O objetivo dos independentistas quando se apresentaram nas eleições de 21 de dezembro era garantir a continuidade do governo destituído pelo artigo 155 aplicado pelo executivo de Mariano Rajoy, obviamente com Carles Puigdemont como presidente da Generalitat. O primeiro objetivo foi conseguido, o bloco composto por Junts per Catalunya, ERC e CUP a manterem a maioria no Parlament (embora perdendo dois deputados), mas conseguir que Puigdemont volte a liderar o govern está a deixar os independentistas num impasse.

O fator determinante neste processo é o facto de Carles Puigdemont estar exilado na Bélgica e saber que será detido assim que voltar a Espanha, onde existe contra si um mandado de detenção. E a questão de não querer ser um líder simbólico, mas com poderes efetivos. Com a sua sessão de investidura marcada para 30 de janeiro, o líder do Junts per Catalunya viu o Constitucional decidir três dias antes que poderia ser investido, mas presencialmente no Parlament e com autorização prévia do juiz Pablo Llarena, o magistrado que investiga o processo independentista no Supremo.

A sessão foi suspensa, o presidente do Parlament continuava ontem à espera que os juristas da instituição se pronunciem sobre os prazos para uma nova investidura e os partidos independentistas andam numa maratona de encontros em contrarrelógio, entre Barcelona e Bruxelas, para decidir como se conseguirá (ou se se conseguirá) que Puigdemont seja presidente. Situação que levou ontem o porta-voz do Ciudadanos, Fernando de Páramo, a colocar a seguinte pergunta a Roger Torrent, o presidente do Parlament: "Há aqui alguém capaz de dizer a Puigdemont que não pode ser presidente da Generalitat?"

No rescaldo dos encontros tidos nos últimos dias na capital belga entre Carles Puigdemont e representantes dos três partidos independentistas chegou a ser noticiada a possibilidade, vista com bons olhos pela ERC, de investir o líder do Junts através de uma Assembleia de Eleitos, ficando assim como presidente simbólico, enquanto outro independentista seria investido do Parlament, tornando-se no líder efetivo do governo catalão. Solução que poderia evitar um choque com o executivo de Mariano Rajoy, mas que foi rejeitada pelo Junts per Catalunya. "Investidura só há uma, presidência só há uma e será a do presidente Puigdemont", disse o porta-voz adjunto do Junts, Eduard Pujol.

Ontem surgiu nos media espanhóis um novo cenário, alegadamente proposto por Puigdemont, e que implica mudar a lei 13/2008 da presidência da Generalitat para criar um Conselho da República que seria presidido pelo líder independentista a partir de Bruxelas e, ao mesmo tempo, investir um presidente da Generalitat no Parlament. A grande diferença em relação a outros cenários é que este govern teria funções meramente gestoras, pois as decisões seriam tomadas a partir da Bélgica. Uma possibilidade que tem entraves legais, pois devido à aplicação do artigo 155, o Parlament não pode aprovar leis contrárias aos princípios dessa medida.

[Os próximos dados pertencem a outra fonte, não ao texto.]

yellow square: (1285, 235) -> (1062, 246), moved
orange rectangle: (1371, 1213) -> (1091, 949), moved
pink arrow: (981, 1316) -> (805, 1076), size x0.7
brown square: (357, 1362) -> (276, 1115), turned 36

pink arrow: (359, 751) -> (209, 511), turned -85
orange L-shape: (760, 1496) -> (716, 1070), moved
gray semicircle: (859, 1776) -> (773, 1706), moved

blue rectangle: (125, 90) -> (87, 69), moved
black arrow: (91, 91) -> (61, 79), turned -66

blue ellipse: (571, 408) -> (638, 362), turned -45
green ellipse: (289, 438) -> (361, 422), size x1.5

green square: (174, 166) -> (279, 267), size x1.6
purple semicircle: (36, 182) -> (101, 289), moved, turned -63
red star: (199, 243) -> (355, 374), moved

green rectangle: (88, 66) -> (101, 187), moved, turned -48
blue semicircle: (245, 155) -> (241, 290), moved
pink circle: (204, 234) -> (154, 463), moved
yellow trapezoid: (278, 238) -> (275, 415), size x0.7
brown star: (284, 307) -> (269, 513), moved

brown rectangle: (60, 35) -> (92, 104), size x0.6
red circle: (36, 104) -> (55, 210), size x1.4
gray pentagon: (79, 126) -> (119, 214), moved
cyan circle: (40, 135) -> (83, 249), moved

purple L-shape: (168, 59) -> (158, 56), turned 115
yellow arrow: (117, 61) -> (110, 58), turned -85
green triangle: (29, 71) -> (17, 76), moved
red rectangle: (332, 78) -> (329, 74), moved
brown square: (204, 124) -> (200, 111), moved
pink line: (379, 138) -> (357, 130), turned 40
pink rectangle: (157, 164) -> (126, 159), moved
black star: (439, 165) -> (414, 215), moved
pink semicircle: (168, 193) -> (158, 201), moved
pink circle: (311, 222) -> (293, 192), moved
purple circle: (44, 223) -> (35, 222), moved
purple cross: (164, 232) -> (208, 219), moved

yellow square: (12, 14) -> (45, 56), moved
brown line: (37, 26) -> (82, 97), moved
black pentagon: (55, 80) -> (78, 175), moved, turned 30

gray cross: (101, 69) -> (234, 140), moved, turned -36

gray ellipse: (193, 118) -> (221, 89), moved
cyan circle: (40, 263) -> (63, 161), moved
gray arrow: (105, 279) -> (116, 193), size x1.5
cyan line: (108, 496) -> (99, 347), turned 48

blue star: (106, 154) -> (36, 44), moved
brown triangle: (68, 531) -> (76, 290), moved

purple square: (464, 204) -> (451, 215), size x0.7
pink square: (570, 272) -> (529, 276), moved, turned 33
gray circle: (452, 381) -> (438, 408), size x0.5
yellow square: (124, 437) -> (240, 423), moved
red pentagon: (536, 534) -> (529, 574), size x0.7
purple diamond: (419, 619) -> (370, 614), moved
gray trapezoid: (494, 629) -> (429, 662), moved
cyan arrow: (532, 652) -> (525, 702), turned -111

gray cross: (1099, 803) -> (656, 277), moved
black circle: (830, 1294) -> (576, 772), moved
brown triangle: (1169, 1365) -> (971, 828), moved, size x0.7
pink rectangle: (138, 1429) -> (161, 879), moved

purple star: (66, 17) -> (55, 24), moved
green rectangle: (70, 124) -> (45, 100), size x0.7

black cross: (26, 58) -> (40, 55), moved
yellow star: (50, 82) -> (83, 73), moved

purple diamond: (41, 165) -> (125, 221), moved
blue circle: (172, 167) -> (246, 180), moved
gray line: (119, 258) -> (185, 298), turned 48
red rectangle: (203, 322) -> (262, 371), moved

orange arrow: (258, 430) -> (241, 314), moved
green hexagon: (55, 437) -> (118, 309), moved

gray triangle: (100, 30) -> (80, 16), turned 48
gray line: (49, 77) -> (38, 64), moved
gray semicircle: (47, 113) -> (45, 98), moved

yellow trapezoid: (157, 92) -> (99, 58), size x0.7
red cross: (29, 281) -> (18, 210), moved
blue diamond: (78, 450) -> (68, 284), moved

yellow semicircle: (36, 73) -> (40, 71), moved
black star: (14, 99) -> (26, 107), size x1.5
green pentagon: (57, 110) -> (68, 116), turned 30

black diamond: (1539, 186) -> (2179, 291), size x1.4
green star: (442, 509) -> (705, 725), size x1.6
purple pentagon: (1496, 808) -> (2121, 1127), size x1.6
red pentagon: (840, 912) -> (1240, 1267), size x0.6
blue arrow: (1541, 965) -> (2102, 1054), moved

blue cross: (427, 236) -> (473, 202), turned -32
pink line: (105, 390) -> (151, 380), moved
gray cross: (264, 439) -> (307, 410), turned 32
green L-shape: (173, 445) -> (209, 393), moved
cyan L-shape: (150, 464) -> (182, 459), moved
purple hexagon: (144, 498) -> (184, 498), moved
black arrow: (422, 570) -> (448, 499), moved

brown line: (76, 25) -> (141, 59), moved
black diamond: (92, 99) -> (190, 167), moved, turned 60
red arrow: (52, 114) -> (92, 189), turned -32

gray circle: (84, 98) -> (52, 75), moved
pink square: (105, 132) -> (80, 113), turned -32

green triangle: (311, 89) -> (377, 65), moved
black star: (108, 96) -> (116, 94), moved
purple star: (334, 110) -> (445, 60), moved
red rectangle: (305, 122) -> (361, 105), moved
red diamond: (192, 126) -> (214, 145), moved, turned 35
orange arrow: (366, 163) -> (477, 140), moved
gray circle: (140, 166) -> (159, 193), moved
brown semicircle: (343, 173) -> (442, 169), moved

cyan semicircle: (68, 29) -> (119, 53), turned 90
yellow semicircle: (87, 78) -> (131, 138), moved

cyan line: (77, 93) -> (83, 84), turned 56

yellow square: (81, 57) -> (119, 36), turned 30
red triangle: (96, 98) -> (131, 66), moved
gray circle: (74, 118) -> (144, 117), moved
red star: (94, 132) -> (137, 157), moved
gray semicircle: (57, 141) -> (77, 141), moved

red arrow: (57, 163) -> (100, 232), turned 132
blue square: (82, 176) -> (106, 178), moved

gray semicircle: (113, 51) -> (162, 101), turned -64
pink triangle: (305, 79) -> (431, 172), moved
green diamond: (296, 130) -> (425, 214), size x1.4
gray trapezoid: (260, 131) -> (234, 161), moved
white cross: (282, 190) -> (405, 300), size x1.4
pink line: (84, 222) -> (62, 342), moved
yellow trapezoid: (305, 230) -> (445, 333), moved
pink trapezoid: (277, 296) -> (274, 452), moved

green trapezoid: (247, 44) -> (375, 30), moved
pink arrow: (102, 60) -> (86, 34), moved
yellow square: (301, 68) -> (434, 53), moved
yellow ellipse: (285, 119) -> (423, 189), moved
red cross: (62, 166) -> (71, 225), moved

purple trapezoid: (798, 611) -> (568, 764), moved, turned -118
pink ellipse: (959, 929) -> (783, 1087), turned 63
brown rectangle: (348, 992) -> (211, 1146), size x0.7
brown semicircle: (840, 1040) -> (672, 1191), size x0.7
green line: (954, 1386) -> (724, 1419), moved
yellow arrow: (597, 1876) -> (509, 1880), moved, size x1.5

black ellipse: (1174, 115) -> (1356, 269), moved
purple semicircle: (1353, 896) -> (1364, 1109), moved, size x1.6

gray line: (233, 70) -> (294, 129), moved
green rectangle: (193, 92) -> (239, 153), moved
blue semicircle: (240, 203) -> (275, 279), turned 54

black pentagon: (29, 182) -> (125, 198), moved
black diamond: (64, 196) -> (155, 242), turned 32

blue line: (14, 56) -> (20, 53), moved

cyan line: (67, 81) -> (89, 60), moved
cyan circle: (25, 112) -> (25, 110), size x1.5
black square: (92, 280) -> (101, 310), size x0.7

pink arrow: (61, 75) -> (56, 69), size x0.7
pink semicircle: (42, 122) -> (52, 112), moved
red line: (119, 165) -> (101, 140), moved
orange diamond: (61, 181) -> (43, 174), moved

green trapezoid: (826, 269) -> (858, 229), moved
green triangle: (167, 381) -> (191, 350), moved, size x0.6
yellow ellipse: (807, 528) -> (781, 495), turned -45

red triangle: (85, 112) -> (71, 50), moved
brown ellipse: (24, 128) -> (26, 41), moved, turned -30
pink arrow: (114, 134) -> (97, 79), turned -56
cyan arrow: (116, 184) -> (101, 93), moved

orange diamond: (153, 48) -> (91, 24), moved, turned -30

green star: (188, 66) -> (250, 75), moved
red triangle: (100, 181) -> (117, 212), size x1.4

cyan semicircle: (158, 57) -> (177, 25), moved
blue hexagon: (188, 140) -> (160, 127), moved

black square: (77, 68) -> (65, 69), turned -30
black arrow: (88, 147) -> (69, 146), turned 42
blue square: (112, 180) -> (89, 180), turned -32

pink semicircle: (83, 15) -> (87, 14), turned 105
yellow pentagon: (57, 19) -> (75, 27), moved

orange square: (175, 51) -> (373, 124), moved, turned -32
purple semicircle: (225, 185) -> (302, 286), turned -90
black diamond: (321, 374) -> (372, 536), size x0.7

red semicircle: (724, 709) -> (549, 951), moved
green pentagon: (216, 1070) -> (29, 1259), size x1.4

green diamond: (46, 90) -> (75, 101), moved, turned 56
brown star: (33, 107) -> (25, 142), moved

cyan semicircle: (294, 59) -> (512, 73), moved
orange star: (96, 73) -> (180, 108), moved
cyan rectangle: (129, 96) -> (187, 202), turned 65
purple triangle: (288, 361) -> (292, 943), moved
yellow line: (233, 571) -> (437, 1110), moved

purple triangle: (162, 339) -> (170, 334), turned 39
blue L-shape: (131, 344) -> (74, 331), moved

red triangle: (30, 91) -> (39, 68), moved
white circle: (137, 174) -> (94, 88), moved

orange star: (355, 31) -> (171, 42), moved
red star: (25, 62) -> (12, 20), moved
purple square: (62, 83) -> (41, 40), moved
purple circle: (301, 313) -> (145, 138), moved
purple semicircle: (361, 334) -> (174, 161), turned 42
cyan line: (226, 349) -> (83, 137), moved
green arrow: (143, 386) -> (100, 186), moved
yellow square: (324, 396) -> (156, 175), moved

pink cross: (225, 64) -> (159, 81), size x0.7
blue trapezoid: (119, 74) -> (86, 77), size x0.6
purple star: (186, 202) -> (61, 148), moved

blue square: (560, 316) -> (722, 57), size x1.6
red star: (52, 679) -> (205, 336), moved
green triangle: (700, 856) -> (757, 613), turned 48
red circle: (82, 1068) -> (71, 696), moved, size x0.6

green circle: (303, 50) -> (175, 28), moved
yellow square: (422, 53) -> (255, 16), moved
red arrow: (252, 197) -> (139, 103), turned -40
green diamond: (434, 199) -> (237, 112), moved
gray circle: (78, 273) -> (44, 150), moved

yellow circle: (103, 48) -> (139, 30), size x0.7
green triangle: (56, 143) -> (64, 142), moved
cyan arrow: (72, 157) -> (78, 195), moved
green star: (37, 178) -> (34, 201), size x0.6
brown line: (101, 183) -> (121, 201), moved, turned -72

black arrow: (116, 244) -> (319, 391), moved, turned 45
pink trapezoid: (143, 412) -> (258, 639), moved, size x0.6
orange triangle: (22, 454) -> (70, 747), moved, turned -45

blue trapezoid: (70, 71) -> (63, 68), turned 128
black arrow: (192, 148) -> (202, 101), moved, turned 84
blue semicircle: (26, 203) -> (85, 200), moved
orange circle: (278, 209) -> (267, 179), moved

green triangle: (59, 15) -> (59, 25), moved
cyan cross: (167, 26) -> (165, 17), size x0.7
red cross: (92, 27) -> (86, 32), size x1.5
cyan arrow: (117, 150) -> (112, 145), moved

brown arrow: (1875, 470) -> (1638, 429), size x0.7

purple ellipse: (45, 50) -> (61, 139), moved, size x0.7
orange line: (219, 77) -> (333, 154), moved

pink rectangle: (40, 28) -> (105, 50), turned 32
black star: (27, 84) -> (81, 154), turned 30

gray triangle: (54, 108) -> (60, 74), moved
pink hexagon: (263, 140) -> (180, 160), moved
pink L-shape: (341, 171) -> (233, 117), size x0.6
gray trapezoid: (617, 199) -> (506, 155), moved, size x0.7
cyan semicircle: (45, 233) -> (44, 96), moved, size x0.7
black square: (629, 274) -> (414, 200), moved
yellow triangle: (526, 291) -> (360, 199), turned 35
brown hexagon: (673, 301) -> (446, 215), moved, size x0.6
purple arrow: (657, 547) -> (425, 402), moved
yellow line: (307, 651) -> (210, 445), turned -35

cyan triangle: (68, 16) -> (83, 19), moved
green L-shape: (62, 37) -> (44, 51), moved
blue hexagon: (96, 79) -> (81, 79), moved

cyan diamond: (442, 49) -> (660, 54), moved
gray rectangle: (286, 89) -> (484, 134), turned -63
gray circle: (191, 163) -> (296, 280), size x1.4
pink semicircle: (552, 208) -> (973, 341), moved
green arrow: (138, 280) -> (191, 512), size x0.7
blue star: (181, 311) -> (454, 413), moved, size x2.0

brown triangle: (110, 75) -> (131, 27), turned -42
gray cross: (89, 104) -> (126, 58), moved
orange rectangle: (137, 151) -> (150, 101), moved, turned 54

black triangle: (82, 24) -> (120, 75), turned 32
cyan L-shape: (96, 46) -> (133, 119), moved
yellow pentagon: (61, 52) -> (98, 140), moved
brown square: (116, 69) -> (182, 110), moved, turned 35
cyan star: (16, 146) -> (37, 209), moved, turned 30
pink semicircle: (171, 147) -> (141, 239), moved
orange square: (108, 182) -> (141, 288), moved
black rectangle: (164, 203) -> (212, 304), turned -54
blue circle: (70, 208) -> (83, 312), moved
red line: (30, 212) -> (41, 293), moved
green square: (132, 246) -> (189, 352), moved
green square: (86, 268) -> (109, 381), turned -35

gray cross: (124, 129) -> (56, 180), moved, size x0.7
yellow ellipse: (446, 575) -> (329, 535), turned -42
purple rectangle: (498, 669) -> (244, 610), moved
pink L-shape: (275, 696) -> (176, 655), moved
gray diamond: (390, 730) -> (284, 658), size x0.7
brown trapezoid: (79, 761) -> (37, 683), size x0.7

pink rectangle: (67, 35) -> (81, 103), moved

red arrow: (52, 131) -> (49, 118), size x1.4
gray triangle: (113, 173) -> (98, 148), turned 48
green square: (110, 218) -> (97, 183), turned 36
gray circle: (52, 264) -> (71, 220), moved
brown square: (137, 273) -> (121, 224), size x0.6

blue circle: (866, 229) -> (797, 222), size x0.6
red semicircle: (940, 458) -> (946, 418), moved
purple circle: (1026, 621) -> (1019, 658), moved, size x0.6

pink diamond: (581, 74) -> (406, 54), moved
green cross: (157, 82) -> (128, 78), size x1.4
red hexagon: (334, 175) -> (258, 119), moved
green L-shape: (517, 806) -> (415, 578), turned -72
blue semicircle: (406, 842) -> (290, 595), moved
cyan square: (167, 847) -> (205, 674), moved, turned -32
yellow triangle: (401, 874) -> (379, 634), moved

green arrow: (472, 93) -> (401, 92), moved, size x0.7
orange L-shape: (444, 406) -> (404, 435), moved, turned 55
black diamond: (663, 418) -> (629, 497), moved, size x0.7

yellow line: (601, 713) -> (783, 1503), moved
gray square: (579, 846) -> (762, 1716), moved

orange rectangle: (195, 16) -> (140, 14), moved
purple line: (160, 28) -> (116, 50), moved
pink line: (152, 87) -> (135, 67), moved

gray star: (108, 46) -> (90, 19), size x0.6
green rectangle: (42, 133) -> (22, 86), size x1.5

O coro de críticas por parte da oposição no Parlament não se fez esperar. "O Parlament não pode estar parado à espera de um senhor fugido à justiça", declarou Fernando de Páramo, do Ciudadanos. "O Palácio da Generalitat está na Praça São Jaime não em Waterloo", disse Eva Granados, do PSC, numa referência à localidade no arredores de Bruxelas escolhida por Puigdemont para viver. "O presidente disse que voltaria. É um compromisso que assumiu. Dado que é uma possibilidade muito longínqua, não é despropositado que possam pensar num outro candidato igualmente legítimo", defendeu Elisenda Alamany, dos Comuns. "Estamos perante uma proposta para tirar a legitimidade esta instituição para eleger o presidente da Generalitat", criticou Alejandro Férnandez, do PPC.